Chicoli, da Citrino, reconhece uma melhora na composição dos números. “Na parte de receita, praticamente zeraram o Carf, mas a parte de concessões ainda me parece alta, apesar de terem reduzido também”, afirma. “Entraram algumas receitas da compensação da folha, que tenho dúvida do potencial arrecadatório, mas que, de qualquer forma, são mais factíveis do que o Carf.”

As receitas com concessões e permissões – em boa medida, renegociações de outorgas de ferrovias – foram reduzidas de R$ 24,6 bilhões no relatório de julho para R$ 20,7 bilhões em setembro. Na lei orçamentária de 2024, estavam em R$ 44,4 bilhões.

Do outro lado, a despesa total aumentou em R$ 11,8 bilhões, com os gastos previdenciários subindo em R$ 8,3 bilhões. “Ainda me parece insuficiente, mas houve uma melhora nessa conta”, diz Chicoli.

Nogueira, da Tenax, estima que a previsão de despesas com a Previdência ainda está subestimada em cerca de R$ 9 bilhões.

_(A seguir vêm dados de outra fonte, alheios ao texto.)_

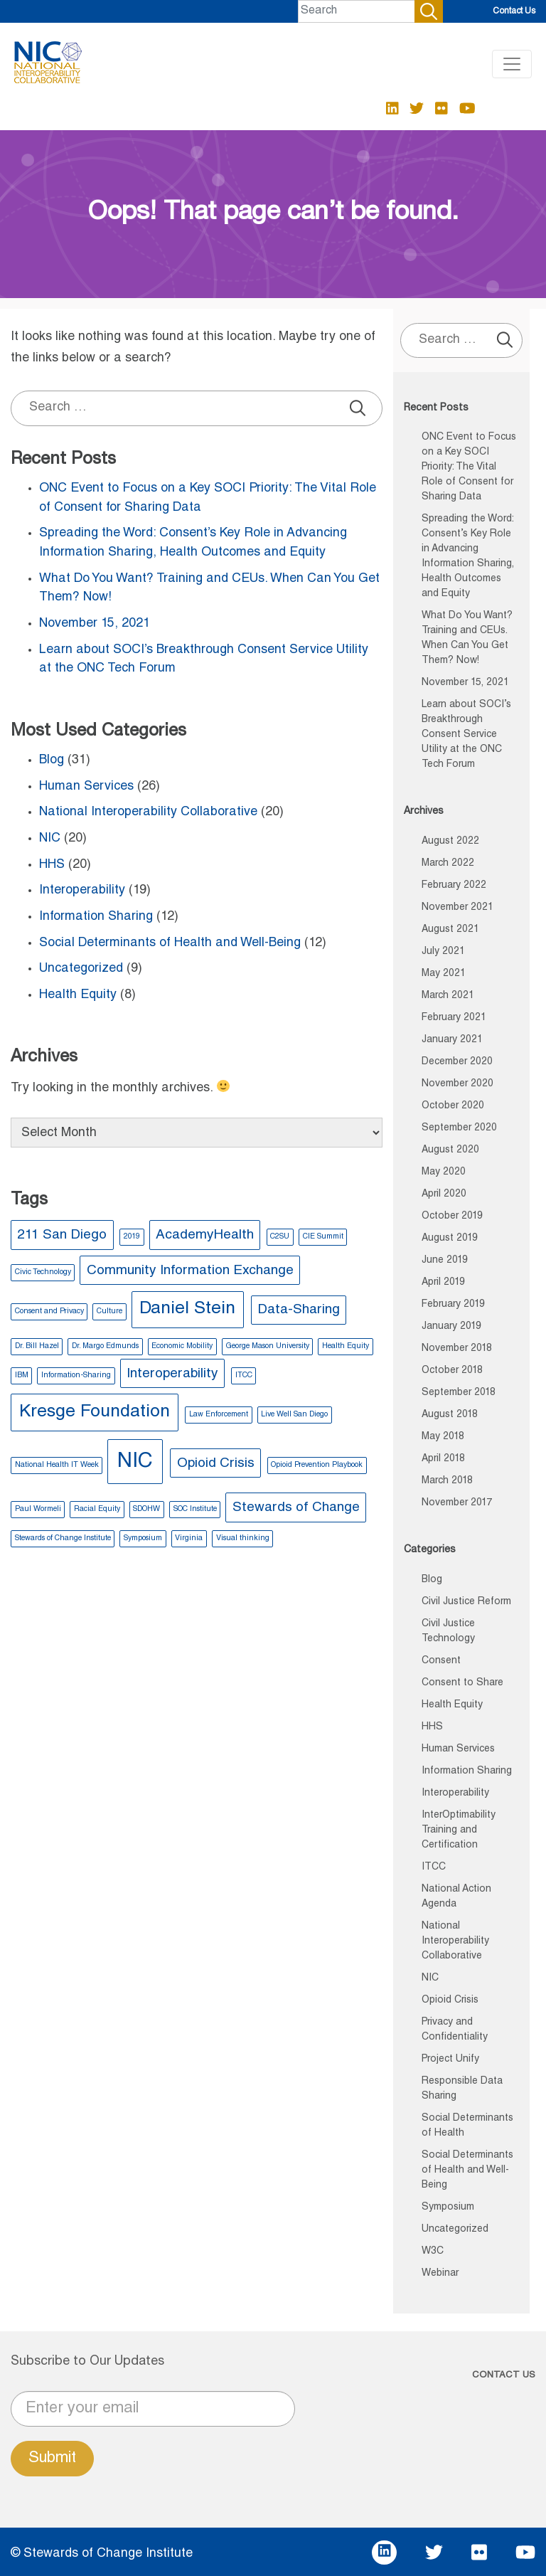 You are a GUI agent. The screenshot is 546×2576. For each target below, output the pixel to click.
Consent (441, 1661)
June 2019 (445, 1261)
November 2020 (457, 1084)
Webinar (440, 2274)
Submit (52, 2458)
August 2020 (450, 1150)
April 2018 (443, 1459)
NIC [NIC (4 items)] (135, 1462)
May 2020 (444, 1172)
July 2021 (443, 952)
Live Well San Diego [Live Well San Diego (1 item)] (294, 1415)
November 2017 (457, 1503)
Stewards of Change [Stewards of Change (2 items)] (296, 1508)
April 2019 (443, 1283)
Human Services (86, 786)
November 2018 (457, 1349)
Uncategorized (81, 969)
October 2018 (452, 1371)
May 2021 (444, 974)
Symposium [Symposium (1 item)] (143, 1538)
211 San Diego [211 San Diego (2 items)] (62, 1235)
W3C (433, 2252)
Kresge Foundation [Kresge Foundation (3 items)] (94, 1412)
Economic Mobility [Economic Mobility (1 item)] (182, 1346)
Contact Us (514, 11)
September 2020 (459, 1128)
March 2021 (448, 996)
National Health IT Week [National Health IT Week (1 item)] (57, 1465)
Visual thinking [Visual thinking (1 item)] (242, 1538)
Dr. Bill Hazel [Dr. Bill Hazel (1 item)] (37, 1346)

Damico diz que o reconhecimento do aumento das despesas obrigatórias é importante, mas acaba “consumindo” o espaço das discricionárias, o que “bate na credibilidade desse ajuste”, afirma.

“Por um lado, é positivo ver maior realismo nas projeções do Carf, na exclusão de receitas não garantidas e no ajuste das despesas. Por outro lado, ainda há subestimação de gastos e uma elevação de R$12 bilhões nas projeções de despesas fora da regra do teto”, diz Nogueira.

“Ao final, me parece que ainda temos receitas superestimadas, mas houve uma melhora na composição, e as despesas obrigatórias também continuam subestimadas, mas também houve um avanço”, conclui Chicoli.